Bombay Bicycle Club has been around for five years now. Its fourth album So Long, See You Tomorrow releases next week and sees it come on a wave of huge promotion and expectation. It’s hard to think of another young British band signed to a major label that courts the attention of teenage orientated pop radio stations, hipster-driven credible music channels, and even middle-of-the road 40+ music media the way that Bombay Bicycle Club does. It has a lot to do with the band’s ability to construct melodies built around loops, matched with offbeat rhythms that often incorporate soaring strings sonically strung to shine. They know how to make adult pop songs, and that makes them an irresistible British music phenomena.
It’s difficult to think of another indie guitar band that has the backing of a label president the way Island Records’ Darcus Beese has granted Bombay Bicycle Club the freedom to try what they like. Even their manager, Jason Marcus, has been with the band since seeing their first gig in their school assembly hall, and encouraged them to finish college before leaping into the music business full-time. They are a rare example of a modern band that has been nurtured and developed by the British music industry in exactly the way all credible artists should be, but a lot of that direction comes from the intelligence of the band itself.

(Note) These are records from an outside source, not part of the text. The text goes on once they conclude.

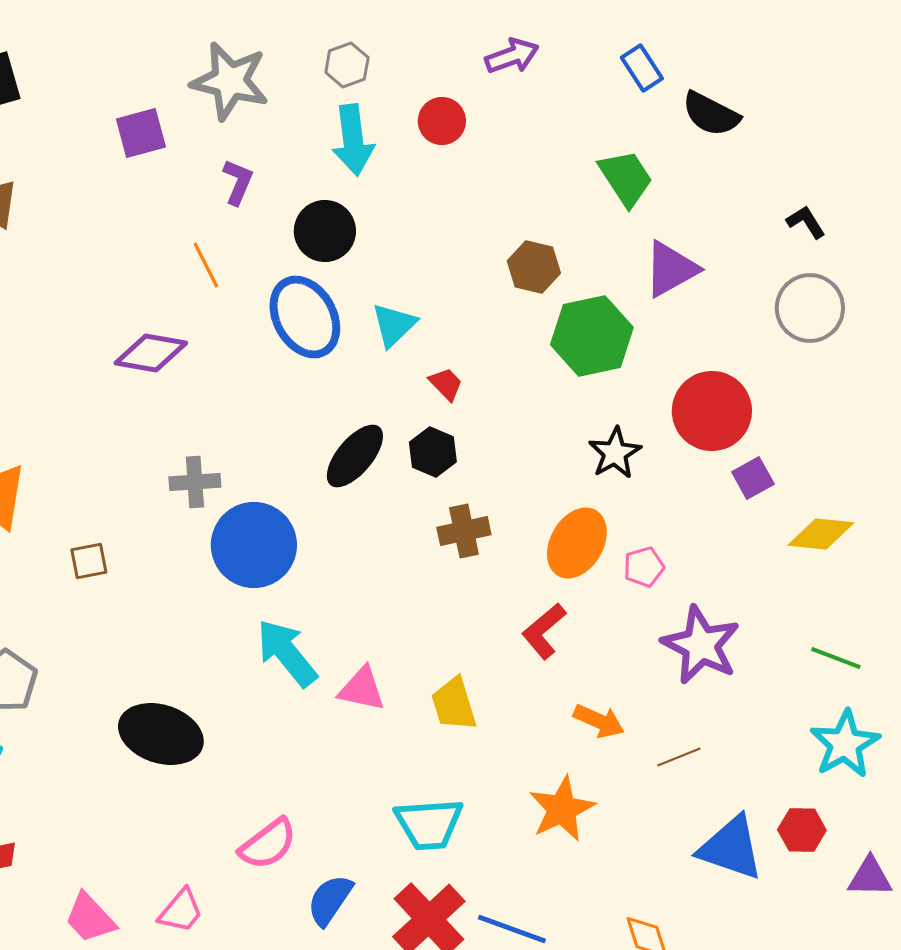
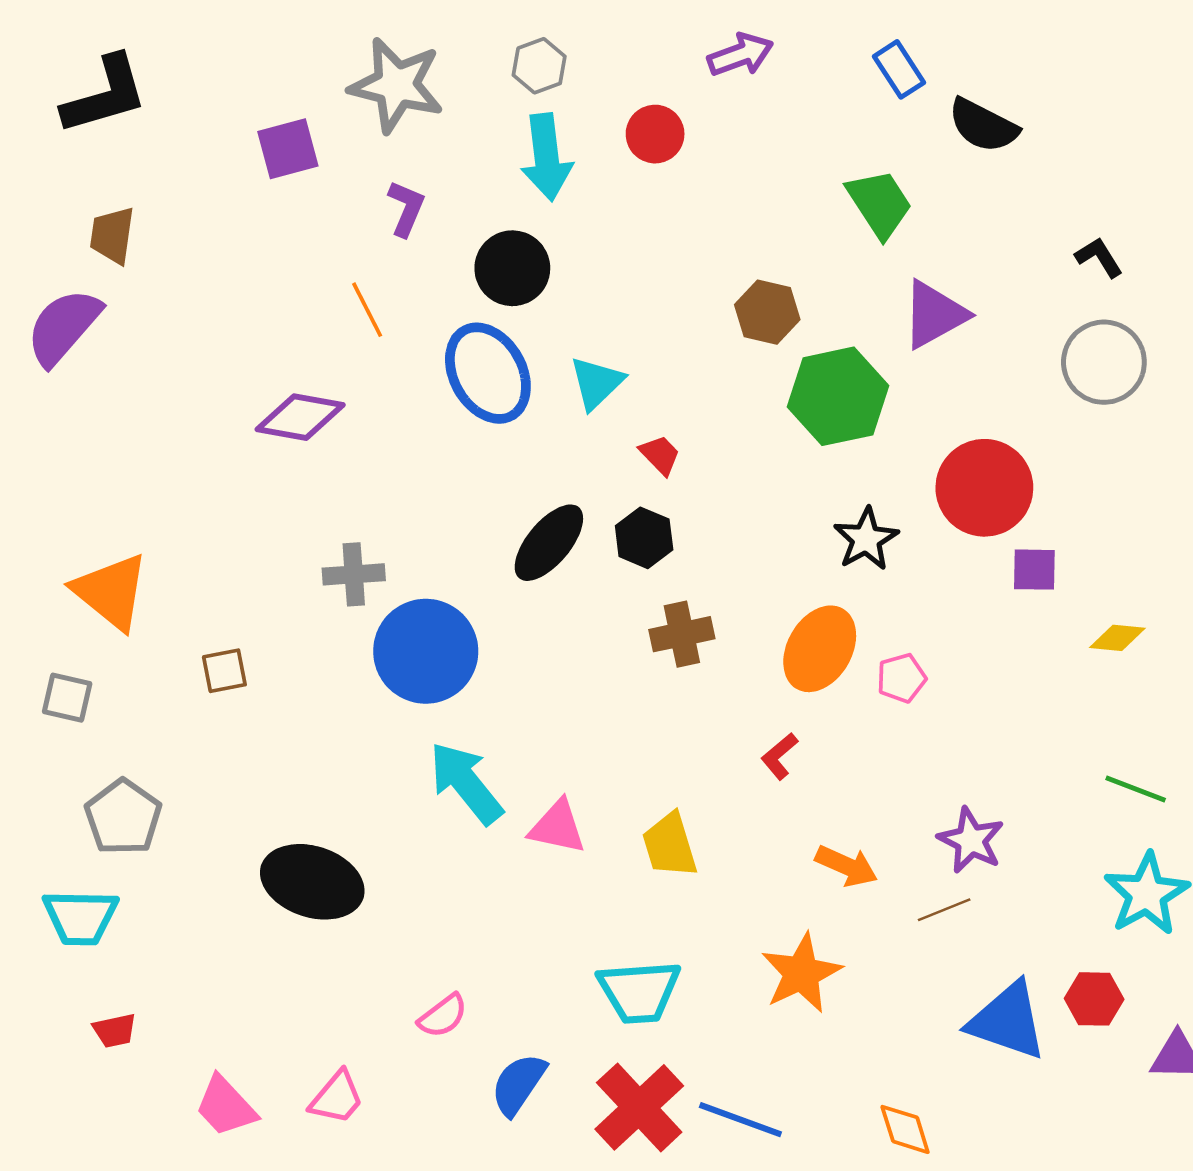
purple square: (753, 478) -> (1034, 570), turned 30
yellow diamond: (821, 534) -> (1117, 638), size x0.7
red L-shape: (544, 631) -> (779, 756), size x0.7
purple star: (701, 645) -> (971, 840), moved, size x0.7
pink semicircle: (268, 844) -> (443, 1016), size x0.7

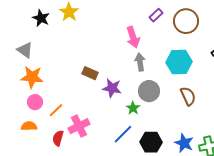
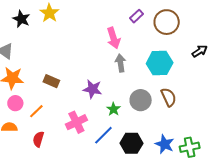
brown rectangle: (90, 73) -> (51, 81), moved
gray circle: (149, 91) -> (141, 100), moved
pink cross: (79, 126) -> (76, 122), moved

This is a proper act with a long-term vision, not a band that simply exists to provide more of the same. None of their albums sound identical, yet their work never feels dishearteningly unfamiliar. This is why every new Bombay Bicycle Club album is an exciting release.
Featuring lovely vocal contributions of Lancashire lass Rae Morris, Luna is dreamy in all the right ways, though, its synchronised swimming music video will always be a naff idea unless you can hire someone like Spike Jonze to helm, which they obliviously couldn’t.